Against Unknown Viruses, Avira AntiVir the Winner For Now

KingofGnG writes "AV-Comparatives, the Austrian team of experts dedicated to antivirus tests acknowledged as a reference point in the field, has published the second part of the mid-year comparative, an ideal addendum to the one already released last September. This time the aim is to evaluate the antimalware tools' effectiveness against unknown threats in a test scenario meant to prove the heuristic part and the generic markers of the on-demand scanning engines." The best in show (of 16 anti-malware packages evaluated), Avira AntiVir was able to find 71% of the unknown malware it was exposed to in the first week, dropping to 67% after the fourth.

Unknown?

[girlintraining]

Okay, how does it detect something that's unknown? I think it would be better phrasing to say "this scanning engine has the best heuristic pattern matching algorithms amongst those products tested." But perhaps that's too techie and we should go with "zomg! finds viruses and kills zem dead! nom nom nom." :)

In either event, I have yet to have any antivirus product I use detect anything using its built-in heuristic scanner.

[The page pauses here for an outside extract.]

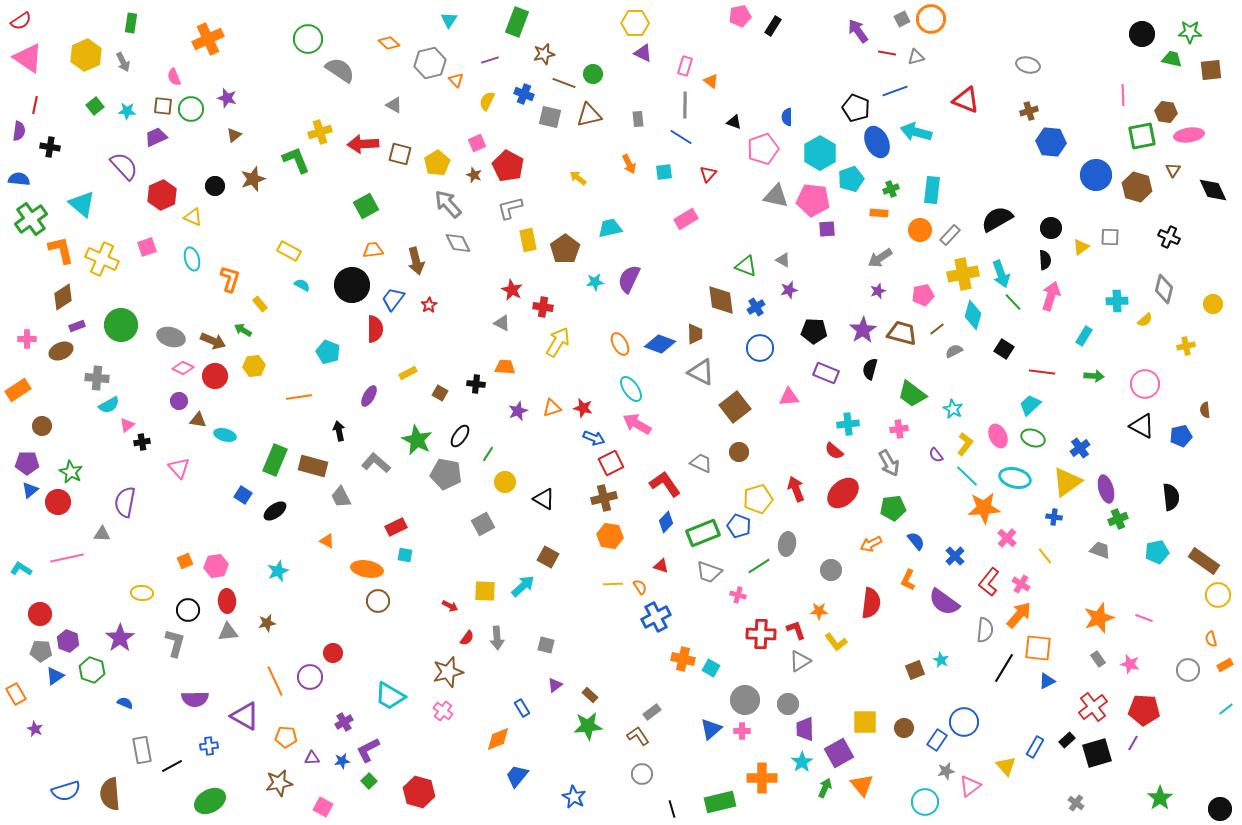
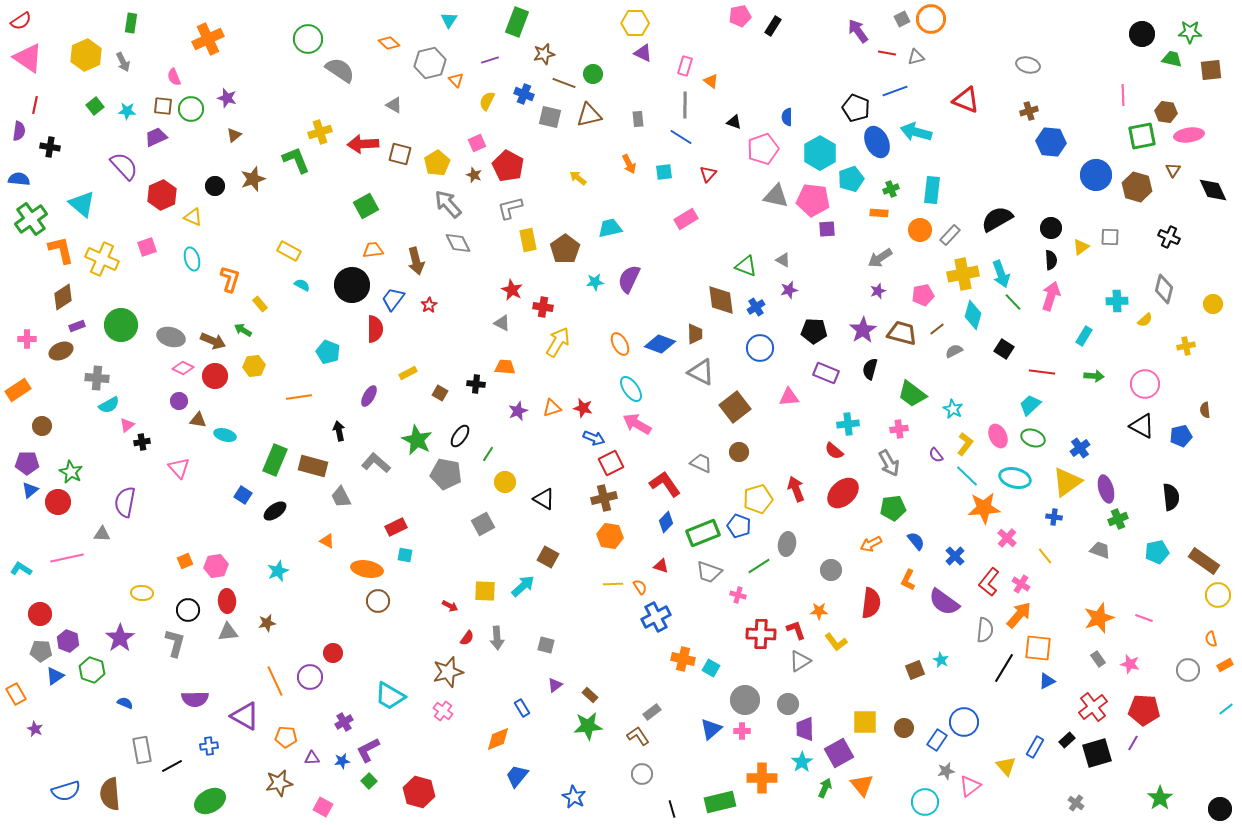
black semicircle at (1045, 260): moved 6 px right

But it sure does slow the machine down, as I'm sure many techies out there reading this from work will know by the curse word "Norton." And if I were a virus writer, I would have every antivirus product in my lab running to test against before releasing it as a matter of course. Could it be this thing is only effective because most virus writers haven't heard of it?

Re:mine is better

[77Punker]

I'm really glad the last sentence of that post was a joke instead of "I run Linux."

Re:mine is better

[Lord+Ender]

This one comment demonstrates why the entire article is bogus. Thanks.

Missing some market leaders

[nicolaiplum]

This is an interesting test, but some market leaders are missing, notably Trend (El Reg quotes Gartner saying Trend has 13.8% market share, third after Symantec and McAfree). If I am to use this research to pick a solution or to pick a better solution, the chances are high that someone in the management is going to "suggest" (try to make me use...) "Trend" because they've heard of it; if they suggest "McAfee" I can use this research to shoot that down, but not Trend.
Meanwhile, to bang the open source drum, they also didn't test Clam AV. I don't know Clam's market share, but I have to say I like it a lot for its ease of integration into my UNIXy infrastructure compared to the commercial ones I've tried, and I consider it worth testing because of its different development methodology with undoubtedly different strengths and weaknesses compared to the big commercial AV vendors.
So it's all very interesting but not entirely useful to me.

Re:Missing some market leaders

[Psychotria]

Meanwhile, to bang the open source drum, they also didn't test Clam AV. I don't know Clam's market share, but I have to say I like it a lot for its ease of integration into my UNIXy infrastructure compared to the commercial ones I've tried...

I also like ClamAV (see my post above). I use it from my linux machines to scan my Windows machines when they're "offline". Had to write a script to get it to work how I wanted... but that's the beauty of the command line.

I believe that there's a GUI front-end for ClamAV as well (klamav I think it's called). I haven't tried it and I think it's still in early development, but I guess I'll check it out one day just for interests sake.

More evidence for a white list.

[khasim]

I'm still waiting for one of the anti-virus vendors to just start implementing a white list to cut down on the false positives.

It's not really a "virus detector" if it hits more often on non-viruses on your system. It's a "new software is being installed" detector.

Re:mine is better

[Lord+Ender]

You must be new here.

Re:mine is better

[davester666]

Ah, good old duct tape. Is there any problem it can't fix?